While we can talk for days about our broken healthcare system, instead, let's continue with familiarizing ourselves with some common insurance lingo! 

  • Premium: This is the monthly payment you make to your insurance company to keep your benefits. The higher this number, the more coverage you get AND the lower your other payments will be (deductible, copay, coinsurance, etc)

  • Deductible: This is the total amount of money you must pay out of your own pocket for medical services before your insurance company will begin covering any of the costs. If your deductible is $1,500, then you will be responsible for paying 100% of any services you receive until you have paid a total of $1,500. When you have paid your deductible, then your insurance company will begin paying for more services (but not always all, so check your plan!)

  • Copay: This is a set amount that you agree to pay to your provider for a specific service (usually $15-$40)

  • Coinsurance: While a copay is an agreed upon flat rate, coinsurance is paid at an agreed upon percentage of the cost of service. If your coinsurance is 10% and the cost of service is $150, then you will pay $15 to the provider. 

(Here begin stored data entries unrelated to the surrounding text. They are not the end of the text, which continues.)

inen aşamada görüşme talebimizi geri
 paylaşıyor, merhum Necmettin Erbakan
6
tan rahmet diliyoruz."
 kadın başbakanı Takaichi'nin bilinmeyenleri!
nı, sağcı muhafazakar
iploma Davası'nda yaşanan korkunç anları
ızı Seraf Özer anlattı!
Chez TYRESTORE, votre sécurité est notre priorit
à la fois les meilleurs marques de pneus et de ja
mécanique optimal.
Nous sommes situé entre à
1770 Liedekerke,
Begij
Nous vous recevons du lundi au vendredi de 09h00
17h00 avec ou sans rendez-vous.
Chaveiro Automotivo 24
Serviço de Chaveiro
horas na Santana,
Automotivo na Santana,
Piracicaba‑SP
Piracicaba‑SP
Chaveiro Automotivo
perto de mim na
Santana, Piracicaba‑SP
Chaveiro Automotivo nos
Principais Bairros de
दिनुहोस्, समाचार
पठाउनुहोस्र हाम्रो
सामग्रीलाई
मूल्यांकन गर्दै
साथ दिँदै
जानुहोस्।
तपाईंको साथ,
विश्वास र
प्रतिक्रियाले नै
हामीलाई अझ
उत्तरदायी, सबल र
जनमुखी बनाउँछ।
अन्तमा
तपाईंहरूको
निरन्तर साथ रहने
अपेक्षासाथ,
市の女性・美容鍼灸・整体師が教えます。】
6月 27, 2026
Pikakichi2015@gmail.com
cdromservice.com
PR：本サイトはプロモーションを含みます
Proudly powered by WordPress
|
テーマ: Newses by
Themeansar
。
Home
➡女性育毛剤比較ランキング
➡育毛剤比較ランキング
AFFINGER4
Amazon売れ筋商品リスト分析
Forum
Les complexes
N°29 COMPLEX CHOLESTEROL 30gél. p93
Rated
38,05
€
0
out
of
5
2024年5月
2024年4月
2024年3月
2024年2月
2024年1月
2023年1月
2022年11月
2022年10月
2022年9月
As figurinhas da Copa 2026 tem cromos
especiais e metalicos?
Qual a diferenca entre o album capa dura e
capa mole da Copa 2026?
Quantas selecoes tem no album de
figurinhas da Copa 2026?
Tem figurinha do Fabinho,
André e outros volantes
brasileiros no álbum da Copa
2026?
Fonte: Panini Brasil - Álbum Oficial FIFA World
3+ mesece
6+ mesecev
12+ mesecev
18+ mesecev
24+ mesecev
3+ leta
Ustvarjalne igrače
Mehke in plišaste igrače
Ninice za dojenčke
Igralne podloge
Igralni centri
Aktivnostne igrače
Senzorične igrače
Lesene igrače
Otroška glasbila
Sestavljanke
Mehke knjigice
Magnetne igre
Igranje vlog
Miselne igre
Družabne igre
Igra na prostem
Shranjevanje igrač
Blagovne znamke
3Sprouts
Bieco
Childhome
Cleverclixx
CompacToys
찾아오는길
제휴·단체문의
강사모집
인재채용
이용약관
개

  • Out-of-Pocket Maximum (OOP): While your deductible amount needs to be met before your insurance starts paying for some of the cost of services, your Out-of-Pocket Maximum is the amount you will have to pay before insurance will cover all services at 100%. 

  • “In-Network” Providers: This is a list of providers who are contracted with your specific insurance company and are therefore pre-approved to bill your insurance company directly for any services they provide you. 

  • “Out-of-Network” Providers: This is a list of providers who are not contracted with your specific insurance company. In these cases, you will pay the provider their full rate at the time of service and then submit the Superbill to your insurance company who will then reimburse you a portion of the cost. Keep in mind many plans likely include some out-of-network coverage, so check yours!

  • Superbill: This is a detailed document that allows clients to bill their insurance company directly, or, just reference for information pertaining to their services such as dates, procedure codes, and total balances.

*Remember, all these numbers and amounts start over from zero at the start of your insurance term year (this “reset date” is usually the start of every New Year). So you will have to pay your deductible and out of pocket maximum every year, each year, before your insurance company starts contributing the associated amounts.